Ich habe meine Bankkonten bei der Raiffeisenbank im Kanton Aargau (mein Hauptdomizil)und bei Swissquote. Beruflich bin ich während der Woche in der Westschweiz tätig.

Nun wollte ich kürzlich einen Scheck in EUR - ausgestellt durch eine der weltweit grössten Versicherungsgesellschaften (Allianz) - auf mein Devisenkonto bringen.

Ich bin ziemlich viel unterwegs innerhalb der Schweiz und so wollte ich dies auf der Raiffeisenbank in Delsberg vollziehen.

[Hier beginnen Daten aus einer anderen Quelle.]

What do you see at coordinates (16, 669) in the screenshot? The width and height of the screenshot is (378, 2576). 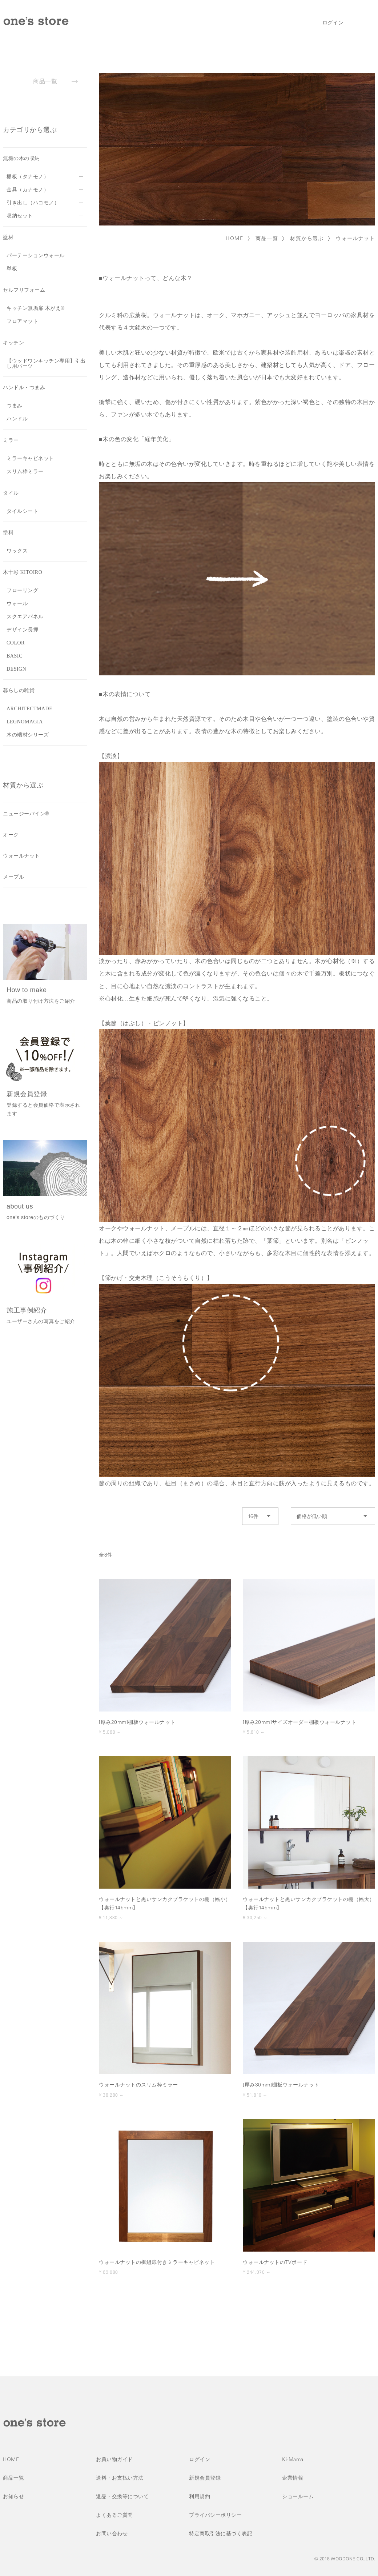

Aber hallo, das ging nicht!! Ich müsse bei meiner Raiffeisenbank im Kanton Aargau vorbeigehen, anders ginge das nicht.

Da ich zu den Büroöffnungszeiten nur selten an meinem Wohnort bin, habe ich den Scheck unterschrieben und per Post geschickt.

Heute, eine Woche später, erkundige ich mich, ob der Scheck angekommen sei, da ich bei der Abfrage meines Kontos noch nichts gesehen habe.

Der Scheck sei angekommen, aber bei grösseren Beträgen (in meinem Fall 16,000 EUR), warte man mit der Gutschrift zu, bis das Geld des Scheckausstellers eingegangen sei und dies könne bis zu 2 Wochen dauern.

Ist so ein Vorgehen normal? Ist das Misstrauen zwischen den Finanzinstituten immer noch derart präsent, dass man bei solchen Beträgen solch krämerhafte Vorgehensweisen antrifft?

Vielleicht sollte ich die Bank wecheln.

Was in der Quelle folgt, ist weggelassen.